Une grossesse en pleine santé

Last Updated : 04 February 2016

La grossesse est une période qui implique des besoins nutritionnels plus importants pour garantir le bon développement du bébé. Une alimentation et un mode de vie sains sont nécessaires pour mener une grossesse en bonne santé, puisqu’ils ont un effet direct sur l’organisme de la mère et du bébé. Les conseils diététiques pour les femmes enceintes sont similaires à ceux qui s’adressent à la population en général, mais il existe quelques spécificités qu’il est important de connaître.

Une alimentation saine avant et durant la grossesse

Il est important de suivre un régime alimentaire sain aussi bien avant qu’au cours de la gestation. En effet, un faible apport de nutriments peut nuire à la santé du bébé dès le début de la grossesse1-4. La grossesse pouvant survenir de manière inattendue, il est donc particulièrement important pour les femmes qui ont de fortes chances de tomber enceintes de se nourrir correctement. Des études démontrent que l’état nutritionnel de la mère avant et pendant la grossesse peut influencer la santé du bébé non seulement sur le court terme, mais également plus tard dans le développement de l’enfant. D’où l’importance de ce qu’on appelle la programmation nutritionnelle5.

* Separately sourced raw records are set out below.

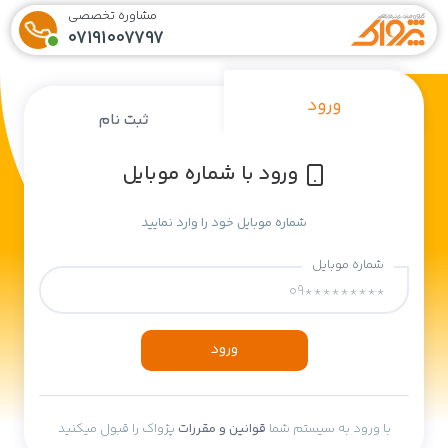
مشاوره تخصصی
07191007797
ورود
ثبت نام
ورود با شماره موبایل
شماره موبایل خود را وارد نمایید
شماره موبایل
ورود
با ورود به سیستم شما
قوانین و مقررات
پژواک را قبول میکنید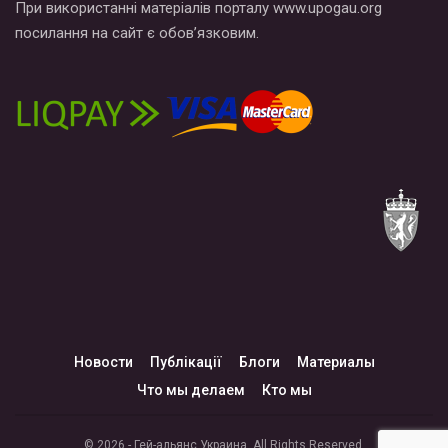
При використанні матеріалів порталу www.upogau.org
посилання на сайт є обов’язковим.
Новости
Публікації
Блоги
Материалы
Что мы делаем
Кто мы
© 2026 - Гей-альянс Украина. All Rights Reserved.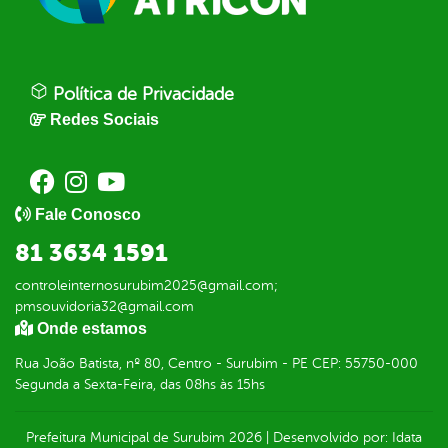
Política de Privacidade
Redes Sociais
Fale Conosco
81 3634 1591
controleinternosurubim2025@gmail.com;
pmsouvidoria32@gmail.com
Onde estamos
Rua João Batista, nº 80, Centro - Surubim - PE CEP: 55750-000
Segunda a Sexta-Feira, das 08hs às 15hs
Prefeitura Municipal de Surubim
2026
|
Desenvolvido por:
Idata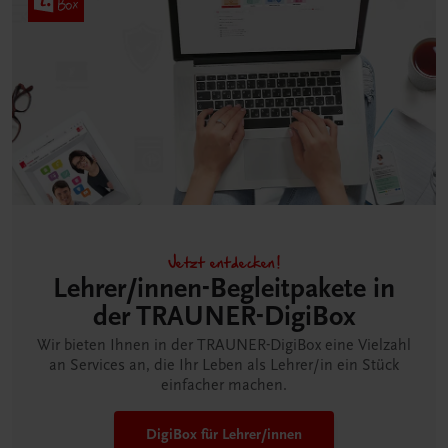
Jetzt entdecken!
Lehrer/innen-Begleitpakete in
der TRAUNER-DigiBox
Wir bieten Ihnen in der TRAUNER-DigiBox eine Vielzahl
an Services an, die Ihr Leben als Lehrer/in ein Stück
einfacher machen.
DigiBox für Lehrer/innen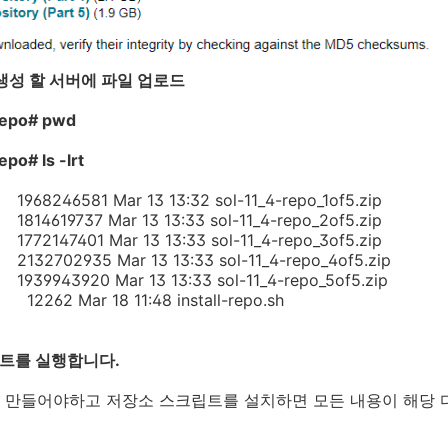
 생성 할 서버에 파일 업로드
_repo# pwd
epo# ls -lrt
f 1968246581 Mar 13 13:32 sol-11_4-repo_1of5.zip
f 1814619737 Mar 13 13:33 sol-11_4-repo_2of5.zip
f 1772147401 Mar 13 13:33 sol-11_4-repo_3of5.zip
f 2132702935 Mar 13 13:33 sol-11_4-repo_4of5.zip
f 1939943920 Mar 13 13:33 sol-11_4-repo_5of5.zip
f 12262 Mar 18 11:48 install-repo.sh
크립트를 실행합니다.
 만들어야하고 저장소 스크립트를 설치하면 모든 내용이 해당 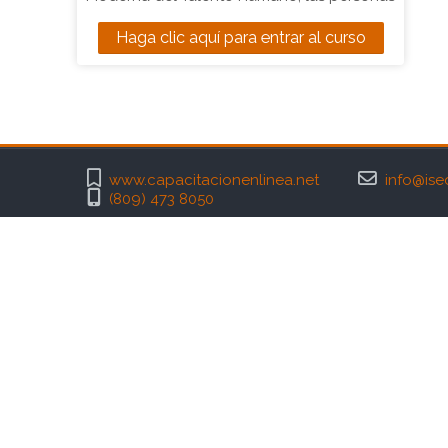
participantes estarán en capacidad de: -
Haga clic aquí para entrar al curso
Analizar la gestión estratégica del recurso
humano y sus tendencias al cambio en su
evolución, de acuerdo a las políticas de
RRHH y procedimientos establecidos. -
Analizar la importancia del capital humano
teniendo en cuenta los distintos sistemas
www.capacitacionenlinea.net
info@ise
de recursos humanos y sus paradojas, de
(809) 473 8050
acuerdo al nivel de competitividad. -
Implementar un modelo de gestión por
competencia que permita eficientizar la
labor del departamento de recursos
humanos, según procedimientos
establecidos. - Realizar análisis y
descripciones de puestos adecuadas e
identificar los candidatos idóneos para
cada vacante, a fin de facilitar el logro de
los objetivos organizacionales y sus niveles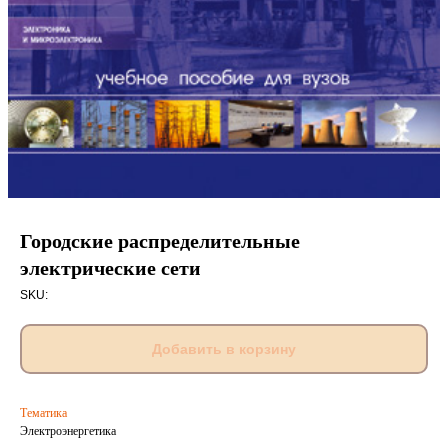
Городские распределительные
электрические сети
SKU:
Добавить в корзину
Тематика
Электроэнергетика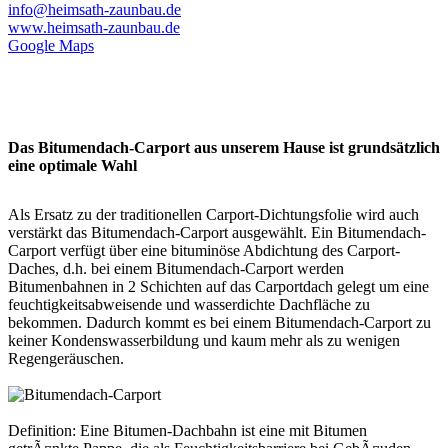
info@heimsath-zaunbau.de
www.heimsath-zaunbau.de
Google Maps
Das Bitumendach-Carport aus unserem Hause ist grundsätzlich
eine optimale Wahl
Als Ersatz zu der traditionellen Carport-Dichtungsfolie wird auch
verstärkt das Bitumendach-Carport ausgewählt. Ein Bitumendach-
Carport verfügt über eine bituminöse Abdichtung des Carport-
Daches, d.h. bei einem Bitumendach-Carport werden
Bitumenbahnen in 2 Schichten auf das Carportdach gelegt um eine
feuchtigkeitsabweisende und wasserdichte Dachfläche zu
bekommen. Dadurch kommt es bei einem Bitumendach-
Carport
zu
keiner Kondenswasserbildung und kaum mehr als zu wenigen
Regengeräuschen.
Definition: Eine Bitumen-Dachbahn ist eine mit Bitumen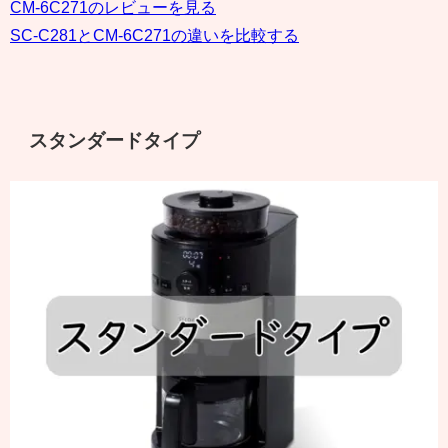
CM-6C271のレビューを見る
SC-C281とCM-6C271の違いを比較する
スタンダードタイプ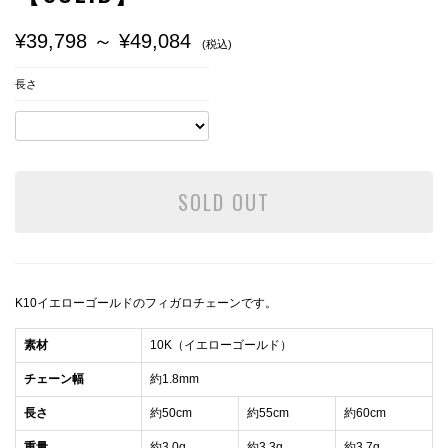
¥39,798 ～ ¥49,084
(税込)
長さ
SOLD OUT
K10イエローゴールドのフィガロチェーンです。
素材
10K（イエローゴールド）
チェーン幅
約1.8mm
長さ
約50cm
約55cm
約60cm
重量
約3.0g
約3.3g
約3.7g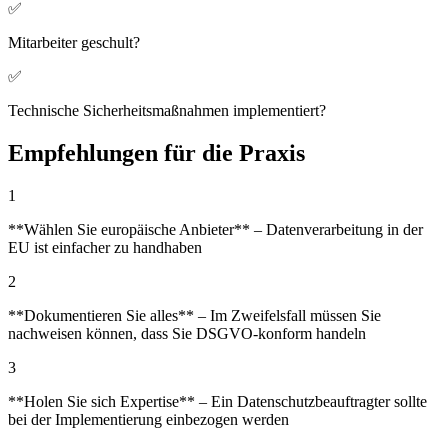
✅
Mitarbeiter geschult?
✅
Technische Sicherheitsmaßnahmen implementiert?
Empfehlungen für die Praxis
1
**Wählen Sie europäische Anbieter** – Datenverarbeitung in der
EU ist einfacher zu handhaben
2
**Dokumentieren Sie alles** – Im Zweifelsfall müssen Sie
nachweisen können, dass Sie DSGVO-konform handeln
3
**Holen Sie sich Expertise** – Ein Datenschutzbeauftragter sollte
bei der Implementierung einbezogen werden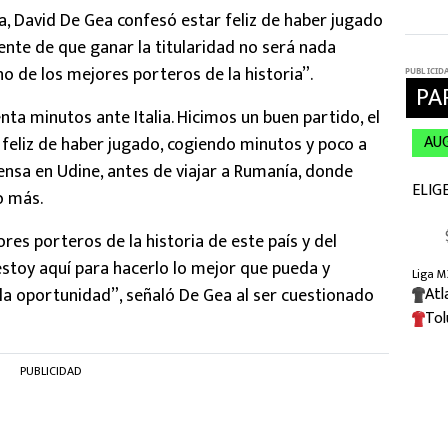
a, David De Gea confesó estar feliz de haber jugado
ente de que ganar la titularidad no será nada
uno de los mejores porteros de la historia”.
ta minutos ante Italia. Hicimos un buen partido, el
 feliz de haber jugado, cogiendo minutos y poco a
ensa en Udine, antes de viajar a Rumanía, donde
o más.
es porteros de la historia de este país y del
stoy aquí para hacerlo lo mejor que pueda y
la oportunidad”, señaló De Gea al ser cuestionado
PUBLICIDAD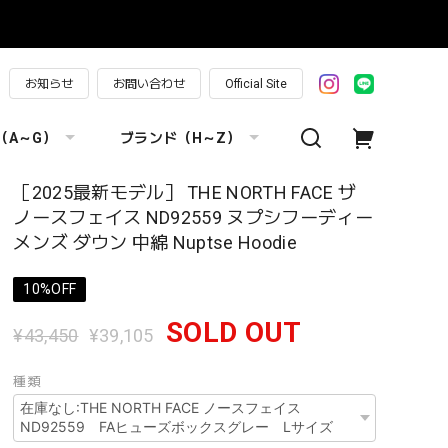
お知らせ
お問い合わせ
Official Site
（A～G）
ブランド（H～Z）
［2025最新モデル］ THE NORTH FACE ザ
ノースフェイス ND92559 ヌプシフーディー
メンズ ダウン 中綿 Nuptse Hoodie
10%OFF
SOLD OUT
¥43,450
¥39,105
種類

Les spécialistes conseillent donc aux femmes enceintes, tout comme au reste de la population, de suivre un régime alimentaire équilibré (avec quelques recommandations particulières pour les femmes enceintes)1-4 :

  • une grande quantité de produits à base de céréales, complètes de préférence, et d’autres produits riches en amidon ;

  • beaucoup de fruits et légumes, au mois cinq par jour (bien lavés ou pelés) ;

  • plusieurs produits laitiers par jour (éviter les produits crus et les fromages affinés aux moisissures), allégés en graisses de préférence ;

  • une quantité modérée de viande maigre, d’œufs, de poisson et d’autres sources de protéines (éviter les produits crus) ; consommer régulièrement des sources de graisses saines, telles que les huiles végétales, les noix et les poissons riches en graisses comme le saumon, le maquereau et le thon frais ;

  • limiter la consommation de produits contenant des sucres et sels ajoutés.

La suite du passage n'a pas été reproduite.